BALTIMORE — The U.S. bishops took on the task during their fall general meeting in Baltimore of considering proposed Mass texts for the feasts of Our Lady of Loreto and the recently canonized St. Paul VI.

The texts were introduced Nov. 15 during their fall general meeting in Baltimore.

Latin-language liturgical texts were issued for both. St. Paul VI’s feast day is May 29 — the day he was ordained a priest — and Our Lady of Loreto’s feast day is Dec. 10. which has been the feast’s date in Loreto, Italy.

Last year, the International Commission on English in the Liturgy, which prepares texts for those bishops’ conferences where English is the dominant language, set to work with texts for these feasts.

“Both celebrations have English translations of a Collect prayer, elements from the Office of Readings — biography, second reading with its responsory, and concluding prayer — and an entry for the Roman martyrology,” noted Archbishop Leonard P. Blair of Hartford, Connecticut, chairman of the bishops’ Committee on Divine Worship.

He made the comments in a prefatory message to his fellow bishops.

St. Paul VI “shines out as one who united in himself the pure faith of St. Peter and the missionary zeal of St. Paul,” said a 2019 decree by Cardinal Robert Sarah, then prefect of what’s now called the Dicastery for Divine Worship and the Sacraments.

“He wishes nothing other than the church might have a greater knowledge of herself in order to be ever more effective in proclaiming the Gospel,” the decree said.

The proposed liturgy of the hours texts notes that St. Paul VI “successfully brought the Second Vatican Council to its conclusion, promoting the restoration of ecclesial life, particularly the liturgy, ecumenical dialogue and the proclamation of the Gospel to the modern world.”

The Dec. 10 feast of Our Lady of Loreto, as per the wishes of Pope Francis, “is to be celebrated every year,” said Cardinal Sarah in a separate decree. “This celebration will help all people, especially families, youth and religious, to imitate the virtues of that perfect disciple of the Gospel, the Virgin Mother, who, in conceiving the head of the church, also accepted us as her own.”

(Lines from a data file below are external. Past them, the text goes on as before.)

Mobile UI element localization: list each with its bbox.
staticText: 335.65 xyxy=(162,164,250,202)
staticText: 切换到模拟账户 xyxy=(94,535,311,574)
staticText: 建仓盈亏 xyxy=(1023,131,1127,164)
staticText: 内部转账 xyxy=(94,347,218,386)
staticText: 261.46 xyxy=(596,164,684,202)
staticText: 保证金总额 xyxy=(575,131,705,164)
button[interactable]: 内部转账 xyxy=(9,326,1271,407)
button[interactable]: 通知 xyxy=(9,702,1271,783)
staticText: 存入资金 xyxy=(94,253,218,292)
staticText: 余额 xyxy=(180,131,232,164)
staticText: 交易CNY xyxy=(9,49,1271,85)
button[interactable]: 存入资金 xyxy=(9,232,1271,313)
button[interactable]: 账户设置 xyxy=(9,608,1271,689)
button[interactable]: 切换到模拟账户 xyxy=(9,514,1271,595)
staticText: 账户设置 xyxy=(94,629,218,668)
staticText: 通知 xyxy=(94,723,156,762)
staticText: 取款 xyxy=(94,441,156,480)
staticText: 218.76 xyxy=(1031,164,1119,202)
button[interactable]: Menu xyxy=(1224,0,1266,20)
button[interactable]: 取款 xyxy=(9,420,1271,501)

Loreto is the proper spelling for the town in Italy to which Mary’s house allegedly flew. (Religious orders and parishes often use the alternate spelling, Loretto.) Therefore, the feast is named for Loreto, the Italian town.

“The Holy House of Loreto is not only a ‘relic,’ but rather a precious and true ‘icon,'” says the proposed office of readings for the feast. “It is an icon not of truths imperceptible to the senses, but of singular event and mystery; that is, the incarnation of the word.”

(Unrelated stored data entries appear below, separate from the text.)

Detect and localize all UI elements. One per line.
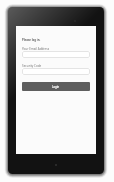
staticText: Please log in. xyxy=(22,38,41,42)
staticText: Your Email Address xyxy=(22,47,50,51)
staticText: Login xyxy=(52,85,60,89)
button[interactable] xyxy=(22,51,90,58)
button[interactable]: Login xyxy=(22,82,90,91)
staticText: Security Code xyxy=(22,64,42,68)
button[interactable] xyxy=(22,68,90,75)
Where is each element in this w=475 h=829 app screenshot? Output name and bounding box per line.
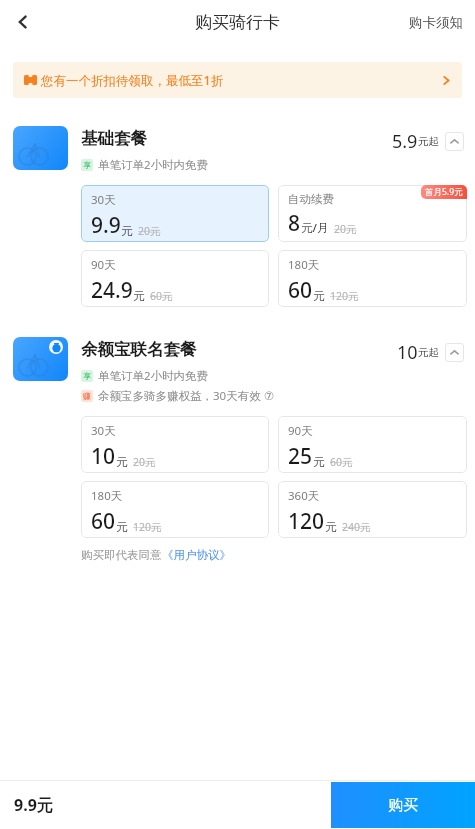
staticText: 360天	[288, 488, 320, 504]
staticText: 30天	[91, 192, 116, 208]
staticText: 《用户协议》	[162, 548, 231, 562]
staticText: 60元	[150, 289, 173, 303]
button[interactable]: 30天	[81, 185, 269, 242]
button[interactable]: Back	[0, 0, 46, 44]
button[interactable]: 360天	[278, 481, 467, 538]
staticText: 8	[288, 209, 301, 238]
staticText: 余额宝多骑多赚权益，30天有效 ⑦	[98, 388, 274, 404]
staticText: 享	[83, 160, 91, 170]
staticText: 60	[91, 507, 116, 536]
staticText: 元/月	[301, 220, 329, 236]
staticText: 元	[325, 520, 337, 534]
staticText: 120	[288, 507, 325, 536]
staticText: 单笔订单2小时内免费	[98, 157, 209, 173]
staticText: 60	[288, 276, 313, 305]
button[interactable]: 90天	[278, 416, 467, 473]
button[interactable]: Collapse	[445, 343, 464, 362]
staticText: 240元	[342, 520, 371, 534]
staticText: 9.9	[91, 211, 121, 240]
staticText: 购买即代表同意	[81, 548, 162, 562]
staticText: 90天	[91, 257, 116, 273]
staticText: 元起	[418, 135, 439, 148]
button[interactable]: 自动续费	[278, 185, 467, 242]
staticText: 30天	[91, 423, 116, 439]
staticText: 余额宝联名套餐	[81, 339, 197, 360]
staticText: 购卡须知	[409, 14, 463, 31]
button[interactable]: 购买	[331, 782, 475, 828]
staticText: 90天	[288, 423, 313, 439]
button[interactable]: 购买即代表同意	[81, 548, 231, 562]
staticText: 元	[121, 224, 133, 238]
staticText: 180天	[91, 488, 123, 504]
staticText: 元起	[418, 346, 439, 359]
button[interactable]: 购卡须知	[409, 14, 463, 31]
staticText: 元	[313, 289, 325, 303]
staticText: 享	[83, 371, 91, 381]
staticText: 120元	[330, 289, 359, 303]
staticText: 60元	[330, 455, 353, 469]
staticText: 元	[116, 520, 128, 534]
staticText: 120元	[133, 520, 162, 534]
staticText: 20元	[334, 222, 357, 236]
staticText: 首月5.9元	[425, 186, 463, 198]
staticText: 元	[313, 455, 325, 469]
staticText: 9.9元	[14, 794, 53, 816]
staticText: 元	[133, 289, 145, 303]
staticText: 购买骑行卡	[195, 12, 280, 33]
button[interactable]: 90天	[81, 250, 269, 307]
button[interactable]: 您有一个折扣待领取，最低至1折	[13, 62, 462, 98]
staticText: 5.9	[392, 129, 418, 154]
staticText: 赚	[83, 391, 91, 401]
staticText: 购买	[388, 796, 418, 815]
staticText: 10	[91, 442, 116, 471]
staticText: 元	[116, 455, 128, 469]
button[interactable]: 180天	[278, 250, 467, 307]
staticText: 20元	[133, 455, 156, 469]
staticText: 单笔订单2小时内免费	[98, 368, 209, 384]
staticText: 10	[397, 340, 418, 365]
button[interactable]: Collapse	[445, 132, 464, 151]
staticText: 自动续费	[288, 192, 334, 206]
staticText: 基础套餐	[81, 128, 147, 149]
staticText: 25	[288, 442, 313, 471]
button[interactable]: 30天	[81, 416, 269, 473]
staticText: 20元	[138, 224, 161, 238]
button[interactable]: 180天	[81, 481, 269, 538]
staticText: 您有一个折扣待领取，最低至1折	[41, 72, 224, 89]
staticText: 24.9	[91, 276, 133, 305]
staticText: 180天	[288, 257, 320, 273]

“The justifiable effort of our age to recognize the place that befits women in the church and in society finds here an appropriate opportunity for deeper reflection. Because ‘God sent his son, born of a woman,’ in Mary all women have thus been raised to such dignity that one cannot imagine anything greater,” it adds.

“How can we not make mention of the ‘option for the poor,’ which the church made in the (Second Vatican) Council and even more clearly confirmed afterwards? The austere and humble walls of the Holy House remind us that this option was instituted by God himself in Mary, who, as we read in the conciliar text, ‘found her place among the Lord’s humble and poor who expect and receive salvation faithfully from him.'”

As is the case with liturgical texts, two-thirds of the U.S. Latin-rite bishops must approve of the texts, then submit the texts to the Vatican’s Dicastery for Divine Worship and the Sacraments for a “recognitio” before the texts can be used in worship.